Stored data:
----------

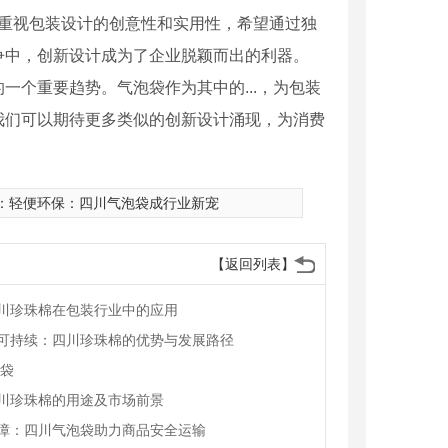
始重视包装设计的创意性和实用性，希望通过独
争中，创新设计成为了企业脱颖而出的利器。
个重要趋势。气泡袋作为其中的...，为包装
我们可以期待更多类似的创新设计涌现，为消费
：
轻便环保：四川气泡袋成行业新宠
【返回列表】
川珍珠棉在包装行业中的应用
可持续：四川珍珠棉的优势与发展路径
E袋
川珍珠棉的用途及市场前景
障：四川气泡袋助力商品安全运输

----------

• _Requirement_
Copy out all of the data word for word. Do not carry over any picture.

• _Result for this task_
始重视包装设计的创意性和实用性，希望通过独
争中，创新设计成为了企业脱颖而出的利器。
个重要趋势。气泡袋作为其中的...，为包装
我们可以期待更多类似的创新设计涌现，为消费
：
轻便环保：四川气泡袋成行业新宠
【返回列表】
川珍珠棉在包装行业中的应用
可持续：四川珍珠棉的优势与发展路径
E袋
川珍珠棉的用途及市场前景
障：四川气泡袋助力商品安全运输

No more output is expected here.